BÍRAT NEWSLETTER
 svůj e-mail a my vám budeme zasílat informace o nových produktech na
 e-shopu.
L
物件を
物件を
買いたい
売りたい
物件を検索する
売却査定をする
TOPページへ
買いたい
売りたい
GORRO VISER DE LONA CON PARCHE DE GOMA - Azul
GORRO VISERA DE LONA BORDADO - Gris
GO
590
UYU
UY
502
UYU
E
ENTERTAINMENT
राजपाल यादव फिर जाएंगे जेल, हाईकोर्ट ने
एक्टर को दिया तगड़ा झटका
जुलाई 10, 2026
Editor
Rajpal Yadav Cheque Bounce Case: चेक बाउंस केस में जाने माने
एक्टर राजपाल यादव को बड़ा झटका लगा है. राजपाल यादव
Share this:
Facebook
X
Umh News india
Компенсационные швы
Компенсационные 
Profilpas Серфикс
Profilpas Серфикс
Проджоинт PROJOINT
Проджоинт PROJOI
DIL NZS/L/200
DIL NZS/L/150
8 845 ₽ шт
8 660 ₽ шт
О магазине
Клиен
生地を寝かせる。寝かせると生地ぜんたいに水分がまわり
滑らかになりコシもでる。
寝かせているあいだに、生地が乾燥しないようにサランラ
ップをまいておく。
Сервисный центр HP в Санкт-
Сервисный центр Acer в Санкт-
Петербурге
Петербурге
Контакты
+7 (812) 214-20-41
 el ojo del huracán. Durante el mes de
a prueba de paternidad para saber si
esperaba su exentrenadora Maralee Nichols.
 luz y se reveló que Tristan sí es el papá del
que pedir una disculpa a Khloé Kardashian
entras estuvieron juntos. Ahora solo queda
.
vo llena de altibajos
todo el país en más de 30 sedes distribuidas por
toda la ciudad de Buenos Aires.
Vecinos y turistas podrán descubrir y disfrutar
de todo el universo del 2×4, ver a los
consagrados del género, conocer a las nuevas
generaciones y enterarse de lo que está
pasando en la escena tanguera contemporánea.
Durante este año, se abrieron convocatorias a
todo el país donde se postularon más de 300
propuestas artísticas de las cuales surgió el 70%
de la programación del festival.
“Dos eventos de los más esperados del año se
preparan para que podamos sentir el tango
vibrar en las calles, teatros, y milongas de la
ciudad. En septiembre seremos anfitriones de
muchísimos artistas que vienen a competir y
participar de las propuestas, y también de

• Activity
Exactly reproduce every line found in the records.

• Exercise answer
BÍRAT NEWSLETTER
 svůj e-mail a my vám budeme zasílat informace o nových produktech na
 e-shopu.
L
物件を
物件を
買いたい
売りたい
物件を検索する
売却査定をする
TOPページへ
買いたい
売りたい
GORRO VISER DE LONA CON PARCHE DE GOMA - Azul
GORRO VISERA DE LONA BORDADO - Gris
GO
590
UYU
UY
502
UYU
E
ENTERTAINMENT
राजपाल यादव फिर जाएंगे जेल, हाईकोर्ट ने
एक्टर को दिया तगड़ा झटका
जुलाई 10, 2026
Editor
Rajpal Yadav Cheque Bounce Case: चेक बाउंस केस में जाने माने
एक्टर राजपाल यादव को बड़ा झटका लगा है. राजपाल यादव
Share this:
Facebook
X
Umh News india
Компенсационные швы
Компенсационные 
Profilpas Серфикс
Profilpas Серфикс
Проджоинт PROJOINT
Проджоинт PROJOI
DIL NZS/L/200
DIL NZS/L/150
8 845 ₽ шт
8 660 ₽ шт
О магазине
Клиен
生地を寝かせる。寝かせると生地ぜんたいに水分がまわり
滑らかになりコシもでる。
寝かせているあいだに、生地が乾燥しないようにサランラ
ップをまいておく。
Сервисный центр HP в Санкт-
Сервисный центр Acer в Санкт-
Петербурге
Петербурге
Контакты
+7 (812) 214-20-41
 el ojo del huracán. Durante el mes de
a prueba de paternidad para saber si
esperaba su exentrenadora Maralee Nichols.
 luz y se reveló que Tristan sí es el papá del
que pedir una disculpa a Khloé Kardashian
entras estuvieron juntos. Ahora solo queda
.
vo llena de altibajos
todo el país en más de 30 sedes distribuidas por
toda la ciudad de Buenos Aires.
Vecinos y turistas podrán descubrir y disfrutar
de todo el universo del 2×4, ver a los
consagrados del género, conocer a las nuevas
generaciones y enterarse de lo que está
pasando en la escena tanguera contemporánea.
Durante este año, se abrieron convocatorias a
todo el país donde se postularon más de 300
propuestas artísticas de las cuales surgió el 70%
de la programación del festival.
“Dos eventos de los más esperados del año se
preparan para que podamos sentir el tango
vibrar en las calles, teatros, y milongas de la
ciudad. En septiembre seremos anfitriones de
muchísimos artistas que vienen a competir y
participar de las propuestas, y también de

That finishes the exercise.